MAJOR CHANGES TO ILLINOIS EMPLOYMENT LAWS: NEW MANDATORY SEXUAL HARASSMENT TRAINING, REPORTING AND DISCLOSURE REQUIREMENTS, RESTRICTIONS ON EMPLOYMENT AGREEMENTS, & SEVERAL OTHER MANDATES
ATTENTION Illinois employers of ALL sizes… Are you ready? Today (August 9, 2019), Governor Pritzker signed Senate Bill 75 – the Workplace Transparency Act – into law. Effective January 1, 2020, major new changes will forever alter how Illinois employers manage harassment and discrimination issues as well as other workplace controversies.
In fact, the changes will require ALL employers to update their training practices, key policies, personnel forms, severance agreements and arbitration agreements. The changes will also impact how (and IF) employers will voluntarily resolve employment disputes or litigate such disputes not only in Illinois but anywhere in the United States.
MAJOR changes coming to Illinois include:
- Limits the use of employment policies or other agreements intended to prevent an employee from reporting sexual harassment, such as non-disclosure agreements, arbitration clauses, and non-disparagement clauses for cases involving harassment, discrimination and retaliation. No such agreement can prevent an applicant, employee or former employee from reporting unlawful or criminal conduct to a government agency. Also, a mandatory arbitration provision is void if it’s a compulsory, unilateral condition of employment or continued employment. Finally, strict confidentiality in any settlement or severance agreement is only valid IF: the provision is expressly preferred by the individual; expressly allows the individual to have the document reviewed by an attorney of their choosing; valid consideration is provided; there is no waiver of claims following the effective date; and it provides 21 days to the individual to consider the agreement and 7 days to revoke signature after execution (regardless of age).
- Makes harassment and discrimination against bona fide independent contract workers illegal under the IL Human Rights Act.
- Clarifies that it is illegal to discriminate against an employee if they are perceived to be part of a protected class (i.e. gender, sexual orientation, ethnicity), even if they are not.
- Expands the Victims Economic Security & Safety Act (VESSA) to allow victims of gender violence to take unpaid leave from work to seek medical help, legal assistance, counseling, safety planning and other assistance.

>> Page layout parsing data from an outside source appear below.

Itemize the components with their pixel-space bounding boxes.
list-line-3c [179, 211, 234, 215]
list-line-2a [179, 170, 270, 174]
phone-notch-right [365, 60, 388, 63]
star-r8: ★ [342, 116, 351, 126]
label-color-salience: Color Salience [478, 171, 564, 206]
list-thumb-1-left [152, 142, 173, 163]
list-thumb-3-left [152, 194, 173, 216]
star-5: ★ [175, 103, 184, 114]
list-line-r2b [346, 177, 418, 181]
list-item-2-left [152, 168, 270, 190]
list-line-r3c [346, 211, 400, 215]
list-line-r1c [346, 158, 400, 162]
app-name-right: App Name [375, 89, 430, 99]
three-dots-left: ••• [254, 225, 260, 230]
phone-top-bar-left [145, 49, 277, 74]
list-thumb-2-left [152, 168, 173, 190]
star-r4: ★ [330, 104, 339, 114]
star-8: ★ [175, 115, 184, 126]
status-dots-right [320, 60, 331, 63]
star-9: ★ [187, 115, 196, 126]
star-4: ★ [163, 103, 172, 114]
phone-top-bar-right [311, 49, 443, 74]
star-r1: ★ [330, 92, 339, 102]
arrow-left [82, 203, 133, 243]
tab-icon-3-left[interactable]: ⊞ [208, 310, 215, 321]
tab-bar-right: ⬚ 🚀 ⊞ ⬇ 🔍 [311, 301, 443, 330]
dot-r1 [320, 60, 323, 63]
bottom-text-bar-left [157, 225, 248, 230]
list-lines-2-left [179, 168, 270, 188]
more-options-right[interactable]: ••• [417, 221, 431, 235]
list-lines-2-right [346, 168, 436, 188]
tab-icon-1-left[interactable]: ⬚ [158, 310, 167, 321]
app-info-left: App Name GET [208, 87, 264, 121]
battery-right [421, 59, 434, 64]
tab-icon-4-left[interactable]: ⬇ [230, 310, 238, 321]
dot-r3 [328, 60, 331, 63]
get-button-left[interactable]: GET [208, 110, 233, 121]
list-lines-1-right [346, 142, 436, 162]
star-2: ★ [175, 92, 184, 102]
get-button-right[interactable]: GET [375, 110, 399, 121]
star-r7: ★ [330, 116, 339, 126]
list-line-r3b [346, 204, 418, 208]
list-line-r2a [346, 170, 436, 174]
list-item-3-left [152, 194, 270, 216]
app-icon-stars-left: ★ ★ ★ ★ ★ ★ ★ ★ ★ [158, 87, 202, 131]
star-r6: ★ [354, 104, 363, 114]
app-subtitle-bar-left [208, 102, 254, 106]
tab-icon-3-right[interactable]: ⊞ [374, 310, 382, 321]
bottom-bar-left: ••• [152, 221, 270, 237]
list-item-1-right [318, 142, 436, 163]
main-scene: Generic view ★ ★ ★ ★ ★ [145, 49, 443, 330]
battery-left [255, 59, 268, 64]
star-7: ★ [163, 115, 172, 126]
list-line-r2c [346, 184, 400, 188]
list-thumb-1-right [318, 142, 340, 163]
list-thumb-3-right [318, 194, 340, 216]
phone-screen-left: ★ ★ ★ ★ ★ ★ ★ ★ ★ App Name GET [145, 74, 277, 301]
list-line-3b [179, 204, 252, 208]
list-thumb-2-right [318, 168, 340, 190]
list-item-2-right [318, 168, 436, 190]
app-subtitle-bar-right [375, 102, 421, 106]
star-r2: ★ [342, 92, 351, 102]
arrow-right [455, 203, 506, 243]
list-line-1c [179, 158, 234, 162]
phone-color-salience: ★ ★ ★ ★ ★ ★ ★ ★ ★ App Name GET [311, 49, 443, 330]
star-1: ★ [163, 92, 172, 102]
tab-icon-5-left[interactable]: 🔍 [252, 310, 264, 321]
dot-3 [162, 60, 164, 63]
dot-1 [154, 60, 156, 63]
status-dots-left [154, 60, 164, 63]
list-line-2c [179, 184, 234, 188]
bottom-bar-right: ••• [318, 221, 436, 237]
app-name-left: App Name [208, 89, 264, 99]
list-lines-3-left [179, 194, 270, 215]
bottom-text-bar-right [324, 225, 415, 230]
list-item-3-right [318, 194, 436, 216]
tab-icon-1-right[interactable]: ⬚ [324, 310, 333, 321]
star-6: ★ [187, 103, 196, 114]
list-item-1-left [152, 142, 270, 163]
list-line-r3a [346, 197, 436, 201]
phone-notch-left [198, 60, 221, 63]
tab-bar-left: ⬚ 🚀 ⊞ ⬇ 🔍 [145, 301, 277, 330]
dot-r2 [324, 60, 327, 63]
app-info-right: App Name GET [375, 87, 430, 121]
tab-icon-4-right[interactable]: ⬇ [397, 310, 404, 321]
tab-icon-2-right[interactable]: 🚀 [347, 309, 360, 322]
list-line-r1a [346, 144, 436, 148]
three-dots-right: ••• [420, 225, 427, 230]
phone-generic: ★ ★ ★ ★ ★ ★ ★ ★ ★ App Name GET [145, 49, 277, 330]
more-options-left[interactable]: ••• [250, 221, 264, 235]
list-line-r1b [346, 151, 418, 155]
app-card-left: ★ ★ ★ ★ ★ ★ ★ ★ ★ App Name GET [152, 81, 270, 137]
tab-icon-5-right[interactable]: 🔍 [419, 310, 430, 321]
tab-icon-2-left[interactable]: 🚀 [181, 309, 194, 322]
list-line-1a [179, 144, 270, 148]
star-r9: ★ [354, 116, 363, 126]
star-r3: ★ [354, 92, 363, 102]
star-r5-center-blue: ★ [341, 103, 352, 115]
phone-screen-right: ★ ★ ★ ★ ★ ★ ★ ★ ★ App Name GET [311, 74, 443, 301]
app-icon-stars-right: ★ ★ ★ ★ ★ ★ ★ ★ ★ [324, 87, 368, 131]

Therefore, workplace harassment could, in theory, trigger VESSA rights in ways not contemplated before.
- Prevents a union representative from representing both a victim of sexual harassment and the alleged harasser in a disciplinary proceeding.
- Requires ALL employers, labor organizations and units of local government to disclose the number of final, non-appealable adverse administrative or judicial decisions of sexual harassment and discrimination against them (entered anywhere in the U.S.) to the Illinois Department of Human Rights beginning July 1, 2020 and each July 1 thereafter.
- Requires ALL employers, labor organizations and units of local government to disclose the number of private settlements that involve sexual harassment and discrimination claims, entered anywhere in the U.S. in the previous 5 years, to the Illinois Department of Human Rights if requested to do so.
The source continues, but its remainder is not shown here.